Saturday, September 28, 2013

Are You Listening?

He was an expert in healthcare policy.  He wrote nationally lauded papers on such things as evidence based medicine.  He spent half his time in Washington advising one governmental agency or another, the other tucked away quietly at the VA.  Originally he attended at the University, but that didn't last long.

We residents avoided him at all costs.  Not only did he piss away our precious time with verbose and often tangentially related lectures, he was down right dangerous.  The head of internal medicine knew it; our chief resident knew it.  So schedules were shuffled, teams were adjusted.  Often the strongest housestaff were pulled to work on his team, and clean up the mess he made.
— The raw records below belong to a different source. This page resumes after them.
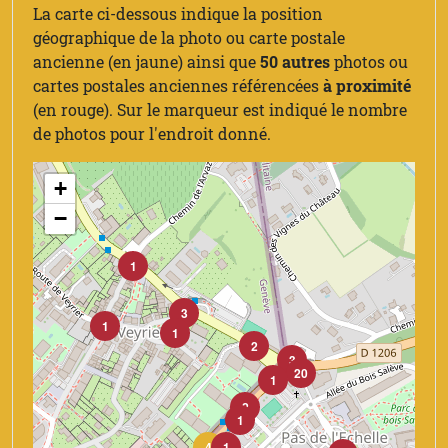
La carte ci-dessous indique la position
géographique de la photo ou carte postale
ancienne (en jaune) ainsi que
50 autres
photos ou
cartes postales anciennes référencées
à proximité
(en rouge). Sur le marqueur est indiqué le nombre
de photos pour l'endroit donné.
+
−
1
3
1
1
2
3
20
1
2
1
4
1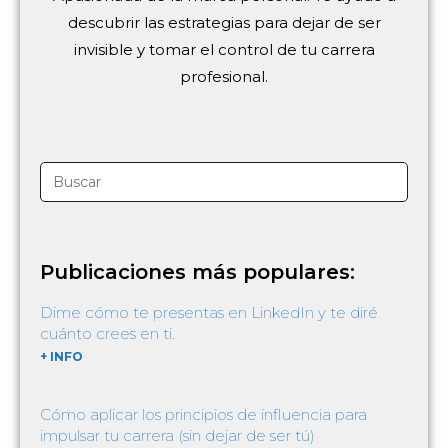
descubrir las estrategias para dejar de ser
invisible y tomar el control de tu carrera
profesional.
Publicaciones más populares:
Dime cómo te presentas en LinkedIn y te diré
cuánto crees en ti.
+ INFO
Cómo aplicar los principios de influencia para
impulsar tu carrera (sin dejar de ser tú)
Years later, I now realize, that a number of poor unsuspecting veterans likely suffered by his clumsy hands.  Thankfully, someone of authority usually stepped in before irreversible damage occurred.  It was not that he didn't understand pathophysiology or differential diagnosis.  His deficit was far more worrisome,  he completely lacked in the art of medicine.  When a patient zigged, he zagged.  He flawlessly applied inappropriate and poorly timed algorithms in a rigid and ineffectual manner.
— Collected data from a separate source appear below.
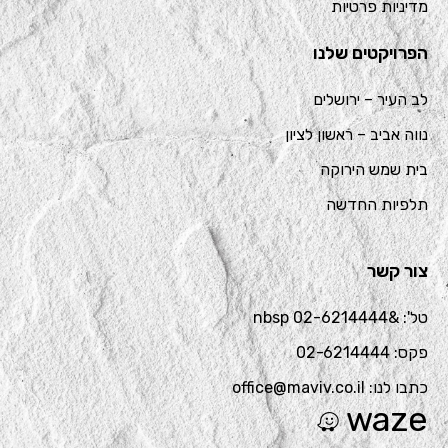
מדיניות פרטיות
הפרויקטים שלנו
לב העיר – ירושלים
נווה אביב – ראשון לציון
בית שמש הירוקה
תלפיות החדשה
צור קשר
טל': &nbsp 02-6214444
פקס: 02-6214444
כתבו לנו: office@maviv.co.il
waze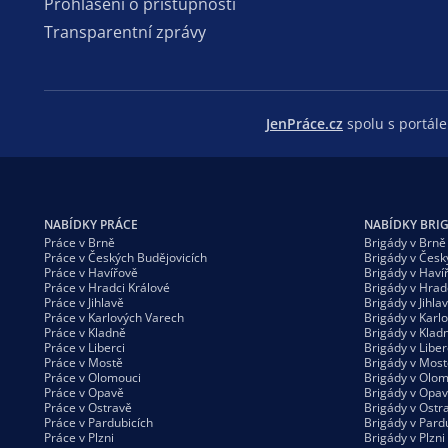
Prohlášení o přístupnosti
Transparentní zprávy
JenPráce.cz
spolu s portá
NABÍDKY PRÁCE
NABÍDKY BRI
Práce v Brně
Brigády v Brně
Práce v Českých Budějovicích
Brigády v Česk
Práce v Havířově
Brigády v Haví
Práce v Hradci Králové
Brigády v Hrad
Práce v Jihlavě
Brigády v Jihla
Práce v Karlových Varech
Brigády v Karl
Práce v Kladně
Brigády v Klad
Práce v Liberci
Brigády v Liber
Práce v Mostě
Brigády v Most
Práce v Olomouci
Brigády v Olom
Práce v Opavě
Brigády v Opa
Práce v Ostravě
Brigády v Ostr
Práce v Pardubicích
Brigády v Pard
Práce v Plzni
Brigády v Plzni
And worst of all, buoyed by all the back patting in Washington, he was utterly confident in his abilities.

Occasionally I still hear about him from time to time.  Prancing through political circles or spouting off on CNN.  His smile is wide and confident, but I will always remember his frown as a patient circled the drain, a victim of his misapplied "science".

And I shudder, shudder to think that the politicians who currently shape our healthcare policy are listening to him intently.

Tuesday, September 24, 2013

I Call Bullshit

I am hard on myself. I'm the first one to point the finger inward. Every patient that dies, every adverse outcome, I study my decisions in excruciating detail. I have high standards. I don't sugar-coat the abilities of myself or my colleagues.

As the owner of my own medical practice, director of a nursing home, expert witness, and associate director for a hospice and palliative care company, I have vast experience dealing with the pitfalls of our medical system. After seeing thousands of patients, in almost every setting over the last seventeen years, I strongly question what I have been recently reading on my twitter feed.

According to a new study in The Journal of Patient Safety, preventable adverse events (PAEs) account for over 440,000 deaths a year in hospitals making medical error the third leading cause of mortality in the United States.

I call bullshit!

In my experience patients die of metastatic cancer, end stage dementia, coronary artery disease, stroke, and sepsis. Of the thousands of patients I have watched die, only a handful, at most, were complicated by preventable adverse events. And most of these happened in patients with highly involved, already terminal diseases, where the pure number of physicians and treatments multiplied the complexity.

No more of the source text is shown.